Retype every record that follows, character for character.

Material to process below:

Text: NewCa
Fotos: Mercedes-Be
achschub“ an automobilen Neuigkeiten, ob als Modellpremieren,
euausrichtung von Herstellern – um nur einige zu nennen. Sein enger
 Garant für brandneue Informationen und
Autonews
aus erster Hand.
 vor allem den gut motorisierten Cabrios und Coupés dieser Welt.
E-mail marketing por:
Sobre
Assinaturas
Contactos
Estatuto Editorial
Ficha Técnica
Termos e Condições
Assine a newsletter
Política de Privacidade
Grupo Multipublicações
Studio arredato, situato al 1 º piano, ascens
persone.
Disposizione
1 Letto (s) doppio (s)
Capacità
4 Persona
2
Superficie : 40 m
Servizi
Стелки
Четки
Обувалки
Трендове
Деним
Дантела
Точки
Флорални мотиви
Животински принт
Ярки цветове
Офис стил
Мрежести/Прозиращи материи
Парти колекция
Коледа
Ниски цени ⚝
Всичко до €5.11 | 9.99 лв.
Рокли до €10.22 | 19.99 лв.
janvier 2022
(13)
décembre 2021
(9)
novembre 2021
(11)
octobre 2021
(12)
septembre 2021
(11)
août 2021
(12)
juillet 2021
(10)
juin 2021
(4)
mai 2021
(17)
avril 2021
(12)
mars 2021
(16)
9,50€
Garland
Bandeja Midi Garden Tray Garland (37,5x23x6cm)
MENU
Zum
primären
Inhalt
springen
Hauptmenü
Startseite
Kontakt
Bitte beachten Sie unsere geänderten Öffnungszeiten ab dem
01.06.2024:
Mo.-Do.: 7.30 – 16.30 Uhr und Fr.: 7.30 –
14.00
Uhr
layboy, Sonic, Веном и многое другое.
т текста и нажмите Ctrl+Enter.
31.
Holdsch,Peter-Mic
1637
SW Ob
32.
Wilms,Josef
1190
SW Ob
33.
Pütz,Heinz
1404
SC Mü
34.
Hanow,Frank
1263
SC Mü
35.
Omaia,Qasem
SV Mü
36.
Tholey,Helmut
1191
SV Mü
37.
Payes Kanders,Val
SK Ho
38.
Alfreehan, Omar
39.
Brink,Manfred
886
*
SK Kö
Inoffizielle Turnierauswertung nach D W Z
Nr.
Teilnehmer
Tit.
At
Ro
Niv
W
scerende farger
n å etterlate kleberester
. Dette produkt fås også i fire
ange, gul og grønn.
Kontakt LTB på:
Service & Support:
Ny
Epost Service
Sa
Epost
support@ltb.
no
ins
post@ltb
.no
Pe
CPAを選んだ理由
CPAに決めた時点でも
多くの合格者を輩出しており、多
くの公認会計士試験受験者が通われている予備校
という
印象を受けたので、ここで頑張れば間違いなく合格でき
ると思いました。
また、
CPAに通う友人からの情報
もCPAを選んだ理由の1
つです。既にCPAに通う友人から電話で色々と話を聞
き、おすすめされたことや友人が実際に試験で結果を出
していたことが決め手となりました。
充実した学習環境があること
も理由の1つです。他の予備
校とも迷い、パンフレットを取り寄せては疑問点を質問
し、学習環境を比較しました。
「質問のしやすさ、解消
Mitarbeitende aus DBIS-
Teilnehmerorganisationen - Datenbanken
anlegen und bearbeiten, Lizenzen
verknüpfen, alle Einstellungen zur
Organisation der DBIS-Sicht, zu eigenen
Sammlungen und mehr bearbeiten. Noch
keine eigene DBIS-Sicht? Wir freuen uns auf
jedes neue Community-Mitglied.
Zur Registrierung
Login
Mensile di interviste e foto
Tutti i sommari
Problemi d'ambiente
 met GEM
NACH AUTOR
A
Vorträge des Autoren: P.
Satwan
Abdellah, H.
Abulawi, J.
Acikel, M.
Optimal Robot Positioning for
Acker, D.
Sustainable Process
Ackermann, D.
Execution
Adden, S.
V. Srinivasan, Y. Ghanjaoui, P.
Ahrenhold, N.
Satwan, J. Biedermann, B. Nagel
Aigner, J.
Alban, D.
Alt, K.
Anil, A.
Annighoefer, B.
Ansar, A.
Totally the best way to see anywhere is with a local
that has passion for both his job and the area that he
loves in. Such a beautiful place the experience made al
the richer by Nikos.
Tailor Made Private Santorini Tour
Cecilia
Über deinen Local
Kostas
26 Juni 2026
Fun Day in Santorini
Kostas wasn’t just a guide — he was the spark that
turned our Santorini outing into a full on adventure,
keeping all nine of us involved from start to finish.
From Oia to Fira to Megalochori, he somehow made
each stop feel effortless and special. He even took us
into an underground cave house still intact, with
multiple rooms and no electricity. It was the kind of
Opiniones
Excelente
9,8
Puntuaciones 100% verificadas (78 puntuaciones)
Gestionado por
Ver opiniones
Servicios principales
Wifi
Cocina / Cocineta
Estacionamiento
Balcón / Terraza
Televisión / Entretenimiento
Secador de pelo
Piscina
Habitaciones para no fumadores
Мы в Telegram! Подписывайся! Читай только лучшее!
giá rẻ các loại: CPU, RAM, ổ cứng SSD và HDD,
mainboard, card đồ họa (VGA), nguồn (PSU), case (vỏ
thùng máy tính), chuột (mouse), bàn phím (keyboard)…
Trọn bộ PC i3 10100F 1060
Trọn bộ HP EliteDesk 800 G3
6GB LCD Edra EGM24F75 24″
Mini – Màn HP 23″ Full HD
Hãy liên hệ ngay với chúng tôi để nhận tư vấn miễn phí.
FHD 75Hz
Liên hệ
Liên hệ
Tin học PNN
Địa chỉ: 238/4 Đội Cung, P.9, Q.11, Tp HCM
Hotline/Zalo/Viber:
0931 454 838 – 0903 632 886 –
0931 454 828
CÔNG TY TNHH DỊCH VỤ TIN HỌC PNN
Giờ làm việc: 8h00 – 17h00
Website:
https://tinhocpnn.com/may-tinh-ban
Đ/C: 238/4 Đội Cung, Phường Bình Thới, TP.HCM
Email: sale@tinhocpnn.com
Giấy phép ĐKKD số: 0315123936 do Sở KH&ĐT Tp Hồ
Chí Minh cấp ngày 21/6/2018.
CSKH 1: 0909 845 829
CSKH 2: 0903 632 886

End of Material to process.

→ Answer section:
Text: NewCa
Fotos: Mercedes-Be
achschub“ an automobilen Neuigkeiten, ob als Modellpremieren,
euausrichtung von Herstellern – um nur einige zu nennen. Sein enger
 Garant für brandneue Informationen und
Autonews
aus erster Hand.
 vor allem den gut motorisierten Cabrios und Coupés dieser Welt.
E-mail marketing por:
Sobre
Assinaturas
Contactos
Estatuto Editorial
Ficha Técnica
Termos e Condições
Assine a newsletter
Política de Privacidade
Grupo Multipublicações
Studio arredato, situato al 1 º piano, ascens
persone.
Disposizione
1 Letto (s) doppio (s)
Capacità
4 Persona
2
Superficie : 40 m
Servizi
Стелки
Четки
Обувалки
Трендове
Деним
Дантела
Точки
Флорални мотиви
Животински принт
Ярки цветове
Офис стил
Мрежести/Прозиращи материи
Парти колекция
Коледа
Ниски цени ⚝
Всичко до €5.11 | 9.99 лв.
Рокли до €10.22 | 19.99 лв.
janvier 2022
(13)
décembre 2021
(9)
novembre 2021
(11)
octobre 2021
(12)
septembre 2021
(11)
août 2021
(12)
juillet 2021
(10)
juin 2021
(4)
mai 2021
(17)
avril 2021
(12)
mars 2021
(16)
9,50€
Garland
Bandeja Midi Garden Tray Garland (37,5x23x6cm)
MENU
Zum
primären
Inhalt
springen
Hauptmenü
Startseite
Kontakt
Bitte beachten Sie unsere geänderten Öffnungszeiten ab dem
01.06.2024:
Mo.-Do.: 7.30 – 16.30 Uhr und Fr.: 7.30 –
14.00
Uhr
layboy, Sonic, Веном и многое другое.
т текста и нажмите Ctrl+Enter.
31.
Holdsch,Peter-Mic
1637
SW Ob
32.
Wilms,Josef
1190
SW Ob
33.
Pütz,Heinz
1404
SC Mü
34.
Hanow,Frank
1263
SC Mü
35.
Omaia,Qasem
SV Mü
36.
Tholey,Helmut
1191
SV Mü
37.
Payes Kanders,Val
SK Ho
38.
Alfreehan, Omar
39.
Brink,Manfred
886
*
SK Kö
Inoffizielle Turnierauswertung nach D W Z
Nr.
Teilnehmer
Tit.
At
Ro
Niv
W
scerende farger
n å etterlate kleberester
. Dette produkt fås også i fire
ange, gul og grønn.
Kontakt LTB på:
Service & Support:
Ny
Epost Service
Sa
Epost
support@ltb.
no
ins
post@ltb
.no
Pe
CPAを選んだ理由
CPAに決めた時点でも
多くの合格者を輩出しており、多
くの公認会計士試験受験者が通われている予備校
という
印象を受けたので、ここで頑張れば間違いなく合格でき
ると思いました。
また、
CPAに通う友人からの情報
もCPAを選んだ理由の1
つです。既にCPAに通う友人から電話で色々と話を聞
き、おすすめされたことや友人が実際に試験で結果を出
していたことが決め手となりました。
充実した学習環境があること
も理由の1つです。他の予備
校とも迷い、パンフレットを取り寄せては疑問点を質問
し、学習環境を比較しました。
「質問のしやすさ、解消
Mitarbeitende aus DBIS-
Teilnehmerorganisationen - Datenbanken
anlegen und bearbeiten, Lizenzen
verknüpfen, alle Einstellungen zur
Organisation der DBIS-Sicht, zu eigenen
Sammlungen und mehr bearbeiten. Noch
keine eigene DBIS-Sicht? Wir freuen uns auf
jedes neue Community-Mitglied.
Zur Registrierung
Login
Mensile di interviste e foto
Tutti i sommari
Problemi d'ambiente
 met GEM
NACH AUTOR
A
Vorträge des Autoren: P.
Satwan
Abdellah, H.
Abulawi, J.
Acikel, M.
Optimal Robot Positioning for
Acker, D.
Sustainable Process
Ackermann, D.
Execution
Adden, S.
V. Srinivasan, Y. Ghanjaoui, P.
Ahrenhold, N.
Satwan, J. Biedermann, B. Nagel
Aigner, J.
Alban, D.
Alt, K.
Anil, A.
Annighoefer, B.
Ansar, A.
Totally the best way to see anywhere is with a local
that has passion for both his job and the area that he
loves in. Such a beautiful place the experience made al
the richer by Nikos.
Tailor Made Private Santorini Tour
Cecilia
Über deinen Local
Kostas
26 Juni 2026
Fun Day in Santorini
Kostas wasn’t just a guide — he was the spark that
turned our Santorini outing into a full on adventure,
keeping all nine of us involved from start to finish.
From Oia to Fira to Megalochori, he somehow made
each stop feel effortless and special. He even took us
into an underground cave house still intact, with
multiple rooms and no electricity. It was the kind of
Opiniones
Excelente
9,8
Puntuaciones 100% verificadas (78 puntuaciones)
Gestionado por
Ver opiniones
Servicios principales
Wifi
Cocina / Cocineta
Estacionamiento
Balcón / Terraza
Televisión / Entretenimiento
Secador de pelo
Piscina
Habitaciones para no fumadores
Мы в Telegram! Подписывайся! Читай только лучшее!
giá rẻ các loại: CPU, RAM, ổ cứng SSD và HDD,
mainboard, card đồ họa (VGA), nguồn (PSU), case (vỏ
thùng máy tính), chuột (mouse), bàn phím (keyboard)…
Trọn bộ PC i3 10100F 1060
Trọn bộ HP EliteDesk 800 G3
6GB LCD Edra EGM24F75 24″
Mini – Màn HP 23″ Full HD
Hãy liên hệ ngay với chúng tôi để nhận tư vấn miễn phí.
FHD 75Hz
Liên hệ
Liên hệ
Tin học PNN
Địa chỉ: 238/4 Đội Cung, P.9, Q.11, Tp HCM
Hotline/Zalo/Viber:
0931 454 838 – 0903 632 886 –
0931 454 828
CÔNG TY TNHH DỊCH VỤ TIN HỌC PNN
Giờ làm việc: 8h00 – 17h00
Website:
https://tinhocpnn.com/may-tinh-ban
Đ/C: 238/4 Đội Cung, Phường Bình Thới, TP.HCM
Email: sale@tinhocpnn.com
Giấy phép ĐKKD số: 0315123936 do Sở KH&ĐT Tp Hồ
Chí Minh cấp ngày 21/6/2018.
CSKH 1: 0909 845 829
CSKH 2: 0903 632 886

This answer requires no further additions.